So, prime editing begins when the pegRNA finds and binds to the target sequence; this is followed by the Cas-9 protein, and its active site binds to and cuts the DNA strand. The reverse transcriptase that is fused with the Cas-9 protein then reads the RNA sequence on the edited region of the pegRNA and reverse transcribes it to the corresponding nucleotides that are in the intended sequence. This correct sequence is now appended to the DNA where it had originally been nicked.
However, a new problem arises. Because DNA is double-stranded with both strands complementary to each other, the new DNA sequence creates a mismatch in the target site with one edited stranded and one unedited (mutated) strand. Naturally, mismatches are fixed by the cell’s automatic repair system, but the cell’s repair apparatus does not know which strand to repair.
It is now that the Cas-9 protein is guided by the pegRNA to make a small nick on the unedited strand, which prompts the cell into thinking that the unedited strand is the one that is wrong. (If a strand is cut, it probably means that there is a problem with it.) Finally, the cell will innately use the edited strand as a template to code for the intended edited complementary sequence, and prime editing is now complete!

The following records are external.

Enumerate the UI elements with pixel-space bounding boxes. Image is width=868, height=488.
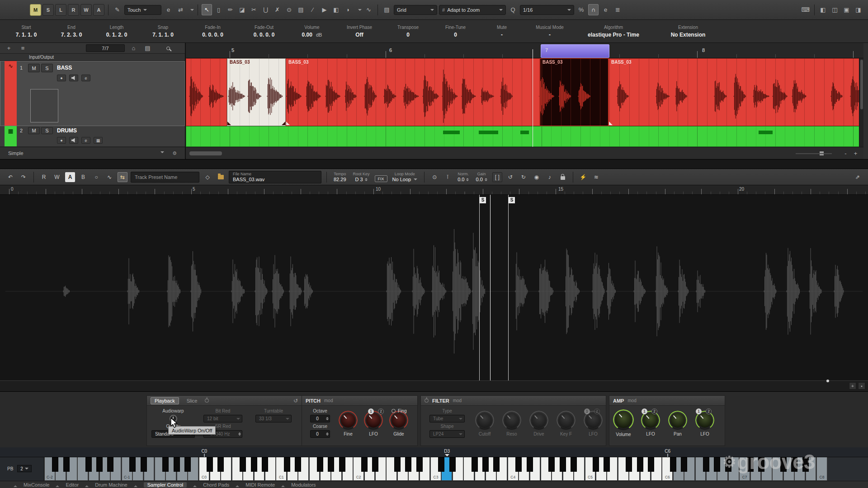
piano-key-black[interactable]	[515, 457, 522, 472]
knob-dial[interactable]	[366, 413, 381, 427]
info-field-fine-tune[interactable]: Fine-Tune0	[432, 20, 479, 42]
piano-key-black[interactable]	[714, 457, 720, 472]
normalize-field[interactable]: Norm. 0.0	[456, 171, 471, 183]
home-icon[interactable]: ⌂	[128, 42, 139, 54]
loop-playback-icon[interactable]: ↻	[519, 172, 528, 182]
mute-button[interactable]: M	[28, 64, 40, 72]
knob-dial[interactable]	[698, 413, 712, 427]
track-color-strip[interactable]: ∿	[5, 61, 17, 126]
audiowarp-mode-icon[interactable]: ⇆	[118, 172, 127, 182]
bottom-tab-sampler-control[interactable]: Sampler Control	[144, 482, 187, 488]
bottom-tab-chord-pads[interactable]: Chord Pads	[203, 482, 229, 488]
object-selection-tool[interactable]: ↖	[202, 4, 212, 15]
sample-zoom-strip[interactable]: + ▪	[0, 380, 868, 391]
piano-key-black[interactable]	[85, 457, 92, 472]
expand-zone-icon[interactable]: ⇗	[853, 172, 863, 182]
knob-dial[interactable]	[670, 413, 685, 427]
track-name[interactable]: DRUMS	[57, 127, 77, 134]
knob-drive[interactable]: Drive	[527, 408, 551, 436]
piano-key-black[interactable]	[129, 457, 136, 472]
piano-key-black[interactable]	[372, 457, 378, 472]
piano-key-black[interactable]	[571, 457, 577, 472]
feedback-caret[interactable]	[358, 9, 362, 13]
automation-functions-icon[interactable]: ⇄	[175, 4, 186, 15]
grid-type-select[interactable]: Grid	[394, 5, 437, 15]
write-automation-button[interactable]: W	[52, 172, 62, 182]
snap-on-off-icon[interactable]: ∩	[588, 4, 599, 15]
glue-tool[interactable]: ⋃	[260, 4, 271, 15]
coarse-stepper[interactable]: 0	[310, 430, 330, 438]
ab-setting-a-button[interactable]: A	[65, 172, 75, 182]
project-ruler[interactable]: 5 6 7 8	[186, 43, 863, 58]
mod-slot-2-badge[interactable]: 2	[706, 408, 712, 414]
filter-type-select[interactable]: Tube	[429, 415, 465, 422]
monitor-sample-icon[interactable]: ◉	[532, 172, 542, 182]
piano-key-black[interactable]	[472, 457, 478, 472]
info-field-invert-phase[interactable]: Invert PhaseOff	[335, 20, 384, 42]
zoom-in-icon[interactable]: +	[850, 149, 861, 158]
piano-key-black[interactable]	[141, 457, 147, 472]
comp-tool[interactable]: ▤	[296, 4, 306, 15]
bottom-tab-midi-remote[interactable]: MIDI Remote	[245, 482, 275, 488]
read-automation-button[interactable]: R	[39, 172, 49, 182]
mute-button[interactable]: M	[28, 127, 40, 134]
lower-zone-icon[interactable]: ◫	[830, 4, 840, 15]
track-visibility-counter[interactable]: 7/7	[86, 44, 125, 52]
search-track-icon[interactable]	[163, 42, 173, 54]
piano-key-black[interactable]	[174, 457, 180, 472]
zoom-v-icon[interactable]: ▪	[858, 382, 865, 389]
horizontal-scrollbar[interactable]: ◂ - +	[186, 147, 863, 159]
zone-setup-icon[interactable]: ◨	[853, 4, 863, 15]
knob-dial[interactable]	[559, 413, 573, 427]
knob-key-f[interactable]: Key F	[554, 408, 578, 436]
scrollbar-thumb[interactable]	[860, 60, 863, 109]
bass-audio-events-canvas[interactable]	[186, 58, 863, 126]
key-marker-d3[interactable]: D3	[444, 449, 450, 454]
knob-dial[interactable]	[615, 412, 632, 428]
sample-start-marker[interactable]: S	[479, 195, 480, 380]
project-playhead[interactable]	[533, 49, 533, 147]
filter-shape-select[interactable]: LP24	[429, 430, 465, 438]
track-preset-field[interactable]: Track Preset Name	[131, 172, 199, 183]
piano-key-black[interactable]	[317, 457, 323, 472]
piano-key-black[interactable]	[637, 457, 643, 472]
piano-key-black[interactable]	[405, 457, 411, 472]
erase-tool[interactable]: ◪	[237, 4, 247, 15]
automation-w-button[interactable]: W	[80, 4, 92, 16]
pitch-mod-label[interactable]: mod	[324, 398, 333, 403]
filter-power-icon[interactable]	[425, 399, 429, 403]
automation-a-button[interactable]: A	[93, 4, 104, 16]
knob-pan[interactable]: Pan	[665, 408, 690, 437]
info-field-musical-mode[interactable]: Musical Mode-	[524, 20, 575, 42]
gain-field[interactable]: Gain 0.0	[474, 171, 489, 183]
redo-icon[interactable]: ↷	[19, 172, 28, 182]
snap-zero-crossing-icon[interactable]: ⊺	[443, 172, 453, 182]
edit-channel-button[interactable]: e	[81, 137, 90, 144]
sample-waveform-canvas[interactable]	[5, 195, 863, 380]
scrollbar-thumb[interactable]	[189, 151, 222, 155]
info-field-algorithm[interactable]: Algorithmelastique Pro - Time	[575, 20, 652, 42]
piano-key-black[interactable]	[162, 457, 169, 472]
piano-key-black[interactable]	[339, 457, 345, 472]
vertical-scrollbar[interactable]	[859, 58, 863, 147]
piano-key-black[interactable]	[284, 457, 290, 472]
chevron-down-icon[interactable]	[160, 151, 164, 155]
turntable-select[interactable]: 33 1/3	[255, 415, 292, 422]
automation-l-button[interactable]: L	[55, 4, 66, 16]
octave-stepper[interactable]: 0	[310, 415, 330, 422]
track-presets-icon[interactable]: ≡	[18, 42, 28, 54]
track-settings-gear-icon[interactable]: ⚙	[172, 150, 177, 156]
tool-settings-icon[interactable]: ✎	[112, 4, 123, 15]
mod-slot-1-badge[interactable]: 1	[368, 408, 374, 414]
piano-key-black[interactable]	[240, 457, 246, 472]
monitor-button[interactable]	[69, 75, 78, 81]
loop-mode-field[interactable]: Loop Mode No Loop	[391, 171, 420, 183]
edit-channel-button[interactable]: e	[81, 75, 90, 81]
info-field-volume[interactable]: Volume0.00dB	[289, 20, 335, 42]
selected-range-highlight[interactable]	[541, 44, 609, 58]
piano-key-black[interactable]	[681, 457, 687, 472]
trim-range-icon[interactable]: [ ]	[492, 172, 502, 182]
info-field-length[interactable]: Length0. 1. 2. 0	[94, 20, 139, 42]
range-selection-tool[interactable]: ▯	[213, 4, 224, 15]
automation-s-button[interactable]: S	[42, 4, 54, 16]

I know that was quite a lot of information to take in, so I hope this chart can break down and highlight the differences between prime editing and CRISPR.
Understanding the hype!
What does all this hold for the future? One by one, scientists and health experts hope to be able to use this prime editing technique to fix disorders caused by mutations that CRISPR can not, such as mutations in the nervous and cardiovascular system. Its versatility and precision also allows for the exact DNA changes that some disorders like progeria and muscular dystrophy call for. With this novel innovation, we now have greater flexibility in basic research and therapeutic applications; buzz is generating throughout the scientific community as well.

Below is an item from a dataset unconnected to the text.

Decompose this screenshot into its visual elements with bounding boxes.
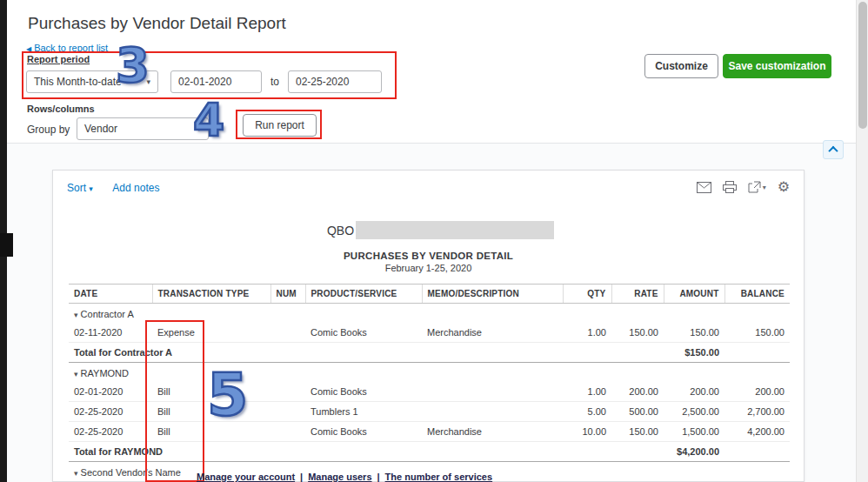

Beyond treating diseases, however, the innovation of prime editing plays an essential role in scientific research and biotechnology. It is giving us extensive insight on the biology of many diseases and disorders as well as more understanding in the evolutionary defensive adaptations of a variety of organisms. Prime editing also has a crucial aspect to understanding the role of bases in cancer-related genes. And with respect to biotechnology, prime editing has allowed us to modify crops that are more resistant to disease, pesticides, and drought. Ethical considerations must also be put into place when discussing prime editing, as it may be used in the future for genetic enhancement, perhaps in the future, allowing humans to choose desirable traits for their offspring.

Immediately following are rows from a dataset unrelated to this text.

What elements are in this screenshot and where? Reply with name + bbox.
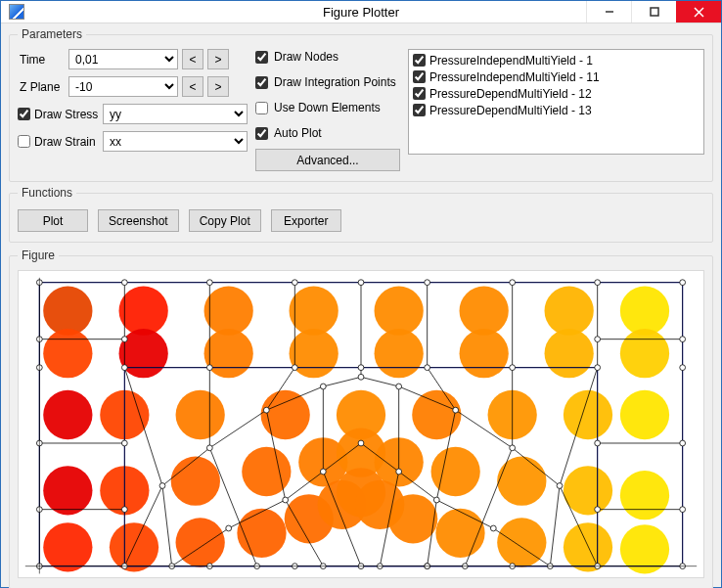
svg-point-39 <box>620 471 669 520</box>
use-down-checkbox[interactable] <box>255 102 268 114</box>
svg-point-4 <box>43 287 92 336</box>
list-item: PressureDependMultiYield - 12 <box>413 85 699 102</box>
time-combo[interactable]: 0,01 <box>68 49 178 69</box>
svg-point-7 <box>290 287 338 336</box>
svg-point-170 <box>510 445 516 451</box>
svg-point-13 <box>119 329 168 378</box>
parameters-legend: Parameters <box>18 27 86 41</box>
svg-point-14 <box>204 329 253 378</box>
svg-line-81 <box>323 377 361 386</box>
time-next-button[interactable]: > <box>207 49 229 69</box>
svg-point-122 <box>595 337 601 342</box>
svg-point-118 <box>680 280 686 286</box>
figure-group: Figure <box>9 249 713 588</box>
svg-point-165 <box>263 407 269 413</box>
app-icon <box>9 4 24 20</box>
svg-point-162 <box>490 525 496 531</box>
svg-point-23 <box>261 390 310 439</box>
svg-line-74 <box>162 485 172 565</box>
screenshot-button[interactable]: Screenshot <box>98 209 179 232</box>
svg-point-116 <box>510 280 516 286</box>
svg-point-16 <box>375 329 424 378</box>
svg-point-159 <box>358 440 364 446</box>
draw-strain-checkbox[interactable] <box>18 135 30 148</box>
svg-point-51 <box>564 522 612 571</box>
svg-point-158 <box>320 469 326 475</box>
list-item: PressureDependMultiYield - 13 <box>413 102 699 118</box>
svg-point-115 <box>425 280 430 286</box>
draw-nodes-label: Draw Nodes <box>274 50 338 64</box>
svg-point-43 <box>237 509 286 558</box>
list-item-checkbox[interactable] <box>413 70 426 83</box>
svg-point-17 <box>460 329 509 378</box>
maximize-icon <box>650 7 659 17</box>
svg-point-28 <box>620 390 669 439</box>
close-button[interactable] <box>676 1 721 23</box>
list-item-checkbox[interactable] <box>413 54 426 67</box>
svg-point-164 <box>206 445 212 451</box>
svg-point-169 <box>453 407 459 413</box>
exporter-button[interactable]: Exporter <box>271 209 341 232</box>
auto-plot-checkbox[interactable] <box>255 127 268 140</box>
functions-legend: Functions <box>18 186 76 200</box>
svg-point-49 <box>435 509 484 558</box>
list-item: PressureIndependMultiYield - 11 <box>413 68 699 85</box>
parameters-group: Parameters Time 0,01 < > Z Plane -10 < > <box>9 27 713 182</box>
svg-point-138 <box>680 507 686 513</box>
zplane-combo[interactable]: -10 <box>68 76 178 97</box>
svg-point-20 <box>43 390 92 439</box>
zplane-prev-button[interactable]: < <box>182 76 203 97</box>
draw-integ-label: Draw Integration Points <box>274 75 396 89</box>
strain-combo[interactable]: xx <box>103 131 248 152</box>
figure-legend: Figure <box>18 249 59 262</box>
svg-point-32 <box>242 447 291 496</box>
functions-group: Functions Plot Screenshot Copy Plot Expo… <box>9 186 713 243</box>
minimize-button[interactable] <box>586 1 631 23</box>
material-listbox[interactable]: PressureIndependMultiYield - 1 PressureI… <box>408 49 704 155</box>
svg-point-8 <box>375 287 424 336</box>
figure-canvas[interactable] <box>18 270 704 578</box>
list-item-checkbox[interactable] <box>413 104 426 116</box>
svg-point-167 <box>358 374 364 380</box>
plot-button[interactable]: Plot <box>18 209 88 232</box>
svg-point-12 <box>43 329 92 378</box>
svg-point-128 <box>425 365 430 371</box>
copy-plot-button[interactable]: Copy Plot <box>189 209 261 232</box>
svg-point-37 <box>497 457 546 506</box>
draw-stress-checkbox[interactable] <box>18 108 30 120</box>
svg-point-120 <box>121 337 127 342</box>
svg-point-135 <box>595 440 601 446</box>
app-window: Figure Plotter Parameters Time 0,01 < <box>0 0 722 588</box>
stress-combo[interactable]: yy <box>103 104 248 124</box>
svg-point-127 <box>358 365 364 371</box>
svg-point-50 <box>497 518 546 566</box>
svg-line-84 <box>361 377 399 386</box>
svg-point-139 <box>595 507 601 513</box>
svg-point-31 <box>171 457 220 506</box>
list-item: PressureIndependMultiYield - 1 <box>413 52 699 68</box>
svg-point-36 <box>431 447 480 496</box>
client-area: Parameters Time 0,01 < > Z Plane -10 < > <box>1 23 721 588</box>
svg-point-171 <box>557 483 563 489</box>
list-item-label: PressureDependMultiYield - 13 <box>429 104 592 117</box>
svg-point-111 <box>121 280 127 286</box>
draw-nodes-checkbox[interactable] <box>255 51 268 64</box>
svg-point-121 <box>680 337 686 342</box>
svg-point-117 <box>595 280 601 286</box>
draw-integ-checkbox[interactable] <box>255 76 268 89</box>
maximize-button[interactable] <box>631 1 676 23</box>
advanced-button[interactable]: Advanced... <box>255 149 400 171</box>
svg-point-131 <box>680 365 686 371</box>
draw-strain-label: Draw Strain <box>34 135 96 149</box>
minimize-icon <box>605 7 614 17</box>
list-item-checkbox[interactable] <box>413 87 426 100</box>
figure-plot <box>21 273 701 575</box>
use-down-label: Use Down Elements <box>274 101 381 114</box>
titlebar[interactable]: Figure Plotter <box>1 1 721 23</box>
svg-point-40 <box>43 522 92 571</box>
list-item-label: PressureIndependMultiYield - 11 <box>429 70 600 84</box>
list-item-label: PressureDependMultiYield - 12 <box>429 87 592 101</box>
svg-point-126 <box>292 365 297 371</box>
time-prev-button[interactable]: < <box>182 49 203 69</box>
zplane-next-button[interactable]: > <box>207 76 229 97</box>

But with all the current excitement towards prime editing, we must also consider its flaws. One of the reasons this method has not reached clinical trials is the multitude of limiting factors that also come into play including, but not limited to, chromosomal location, local sequence context, potential off-targets, the type of cell, and developmental stage of the cell. This means that the idea of curing 89% of genetic disorders correlated with mutations is only an idealistic possibility, with everything occurring in the favor of the scientists. There is also a chance that the reverse transcriptase could continue transcribing past the edited region of the pegRNA, causing an extra incorrect sequence to be inserted into the genome as well. And lastly, since this technique has only been used in vitro, the delivery or integration of this method into the immune system would certainly be difficult.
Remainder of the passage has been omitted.